### Your instructions
Select and copy out every line in the records containing "Majid".

(Items listed in a dataset)
# # #

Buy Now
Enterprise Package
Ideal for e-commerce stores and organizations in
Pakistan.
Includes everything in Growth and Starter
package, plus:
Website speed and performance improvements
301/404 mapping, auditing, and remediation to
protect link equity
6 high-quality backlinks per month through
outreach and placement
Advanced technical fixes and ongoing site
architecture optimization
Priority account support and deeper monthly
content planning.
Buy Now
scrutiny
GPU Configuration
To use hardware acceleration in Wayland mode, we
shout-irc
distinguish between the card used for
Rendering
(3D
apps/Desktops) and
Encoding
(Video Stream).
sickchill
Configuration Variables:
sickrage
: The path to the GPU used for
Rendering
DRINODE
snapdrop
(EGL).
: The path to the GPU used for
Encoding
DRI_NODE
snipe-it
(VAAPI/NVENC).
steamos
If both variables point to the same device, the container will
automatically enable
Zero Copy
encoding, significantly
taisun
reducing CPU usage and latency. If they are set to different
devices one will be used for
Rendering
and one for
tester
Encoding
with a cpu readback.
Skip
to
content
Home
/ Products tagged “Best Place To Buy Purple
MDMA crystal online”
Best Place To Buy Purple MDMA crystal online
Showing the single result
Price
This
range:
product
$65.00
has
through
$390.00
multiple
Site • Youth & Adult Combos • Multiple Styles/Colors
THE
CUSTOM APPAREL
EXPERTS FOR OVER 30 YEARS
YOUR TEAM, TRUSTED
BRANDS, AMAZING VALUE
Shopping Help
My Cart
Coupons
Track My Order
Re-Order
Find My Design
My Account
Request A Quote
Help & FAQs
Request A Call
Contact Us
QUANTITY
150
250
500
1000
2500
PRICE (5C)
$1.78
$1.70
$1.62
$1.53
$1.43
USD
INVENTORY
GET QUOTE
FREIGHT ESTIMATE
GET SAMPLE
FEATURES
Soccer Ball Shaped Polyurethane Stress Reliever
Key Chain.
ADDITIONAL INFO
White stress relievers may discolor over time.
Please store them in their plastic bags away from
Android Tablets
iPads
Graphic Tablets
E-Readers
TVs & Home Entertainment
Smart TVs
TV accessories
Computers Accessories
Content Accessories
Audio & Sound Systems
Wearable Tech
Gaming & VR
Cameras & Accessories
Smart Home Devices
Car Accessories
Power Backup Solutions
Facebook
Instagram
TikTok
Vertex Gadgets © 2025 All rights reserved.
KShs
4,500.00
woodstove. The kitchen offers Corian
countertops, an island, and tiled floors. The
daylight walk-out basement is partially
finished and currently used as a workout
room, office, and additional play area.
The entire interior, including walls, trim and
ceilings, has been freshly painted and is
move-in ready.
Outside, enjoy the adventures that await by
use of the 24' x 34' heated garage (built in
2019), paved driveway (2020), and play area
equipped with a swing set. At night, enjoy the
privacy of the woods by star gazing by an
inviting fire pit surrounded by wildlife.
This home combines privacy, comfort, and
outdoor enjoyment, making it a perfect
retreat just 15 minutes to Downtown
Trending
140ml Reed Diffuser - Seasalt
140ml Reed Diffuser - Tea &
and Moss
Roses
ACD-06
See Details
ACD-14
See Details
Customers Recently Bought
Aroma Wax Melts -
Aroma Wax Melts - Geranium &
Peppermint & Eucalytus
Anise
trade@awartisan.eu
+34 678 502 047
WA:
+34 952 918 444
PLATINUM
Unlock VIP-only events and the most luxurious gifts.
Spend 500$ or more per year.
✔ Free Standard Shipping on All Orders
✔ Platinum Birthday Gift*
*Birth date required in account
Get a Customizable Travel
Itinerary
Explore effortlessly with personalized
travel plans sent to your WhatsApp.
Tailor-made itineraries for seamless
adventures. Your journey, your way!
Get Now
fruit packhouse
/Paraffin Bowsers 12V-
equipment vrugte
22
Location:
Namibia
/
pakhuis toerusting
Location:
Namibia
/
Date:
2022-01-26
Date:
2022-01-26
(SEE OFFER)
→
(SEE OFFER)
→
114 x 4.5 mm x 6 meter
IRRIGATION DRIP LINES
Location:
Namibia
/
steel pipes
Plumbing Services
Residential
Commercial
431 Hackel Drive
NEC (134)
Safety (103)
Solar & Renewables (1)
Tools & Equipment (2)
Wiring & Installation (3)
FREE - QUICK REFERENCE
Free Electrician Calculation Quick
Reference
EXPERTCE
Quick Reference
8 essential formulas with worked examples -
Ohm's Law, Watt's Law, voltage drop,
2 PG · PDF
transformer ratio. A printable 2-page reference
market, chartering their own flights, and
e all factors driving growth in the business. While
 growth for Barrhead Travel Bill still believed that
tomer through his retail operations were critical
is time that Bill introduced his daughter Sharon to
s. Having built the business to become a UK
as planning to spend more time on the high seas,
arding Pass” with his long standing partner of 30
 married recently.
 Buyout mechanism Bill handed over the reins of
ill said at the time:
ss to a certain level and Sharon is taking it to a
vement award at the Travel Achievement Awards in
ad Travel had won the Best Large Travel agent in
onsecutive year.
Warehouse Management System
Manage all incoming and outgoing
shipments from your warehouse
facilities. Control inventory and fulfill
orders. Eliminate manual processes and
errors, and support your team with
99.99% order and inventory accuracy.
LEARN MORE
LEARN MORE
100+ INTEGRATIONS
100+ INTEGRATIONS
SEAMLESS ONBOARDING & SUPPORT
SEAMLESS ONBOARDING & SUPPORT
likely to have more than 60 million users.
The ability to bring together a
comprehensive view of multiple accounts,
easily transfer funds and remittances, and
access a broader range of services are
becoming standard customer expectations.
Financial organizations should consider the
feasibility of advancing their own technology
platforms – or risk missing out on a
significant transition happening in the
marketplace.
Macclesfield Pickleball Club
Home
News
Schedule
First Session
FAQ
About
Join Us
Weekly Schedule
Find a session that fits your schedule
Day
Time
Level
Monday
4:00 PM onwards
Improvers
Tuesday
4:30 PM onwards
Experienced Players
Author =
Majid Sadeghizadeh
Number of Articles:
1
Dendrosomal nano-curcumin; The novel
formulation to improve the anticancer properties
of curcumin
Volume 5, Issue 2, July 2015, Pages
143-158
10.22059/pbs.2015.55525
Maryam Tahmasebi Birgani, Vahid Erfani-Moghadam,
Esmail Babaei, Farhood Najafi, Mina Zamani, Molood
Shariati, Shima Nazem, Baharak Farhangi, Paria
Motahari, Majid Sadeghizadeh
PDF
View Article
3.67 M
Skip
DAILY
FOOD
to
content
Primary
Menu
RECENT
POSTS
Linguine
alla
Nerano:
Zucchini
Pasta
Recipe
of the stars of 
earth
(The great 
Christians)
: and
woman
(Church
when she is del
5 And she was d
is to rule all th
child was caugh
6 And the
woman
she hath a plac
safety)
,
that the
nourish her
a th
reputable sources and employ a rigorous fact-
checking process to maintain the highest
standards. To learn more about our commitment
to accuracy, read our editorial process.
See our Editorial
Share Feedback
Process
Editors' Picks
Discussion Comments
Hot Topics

# # #

### Written response
Majid Sadeghizadeh
Motahari, Majid Sadeghizadeh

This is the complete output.